_TRY IT_.
Show all lines of the entries in which the word "EDUCATION" is found.

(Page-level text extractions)
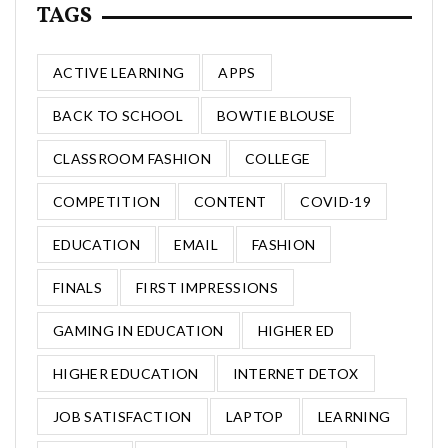
TAGS
ACTIVE LEARNING
APPS
BACK TO SCHOOL
BOWTIE BLOUSE
CLASSROOM FASHION
COLLEGE
COMPETITION
CONTENT
COVID-19
EDUCATION
EMAIL
FASHION
FINALS
FIRST IMPRESSIONS
GAMING IN EDUCATION
HIGHER ED
HIGHER EDUCATION
INTERNET DETOX
JOB SATISFACTION
LAPTOP
LEARNING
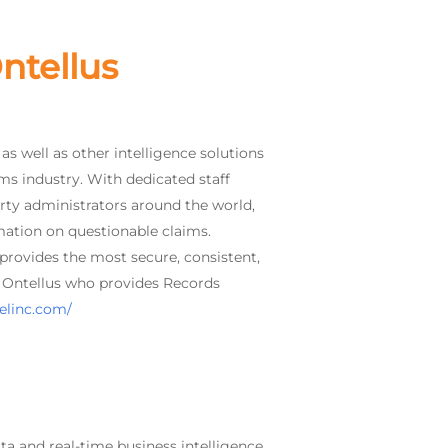
ntellus
s well as other intelligence solutions
ims industry. With dedicated staff
rty administrators around the world,
mation on questionable claims.
 provides the most secure, consistent,
of Ontellus who provides Records
telinc.com/
ta and real-time business intelligence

_TASK OUTPUT_.
EDUCATION
GAMING IN EDUCATION
HIGHER EDUCATION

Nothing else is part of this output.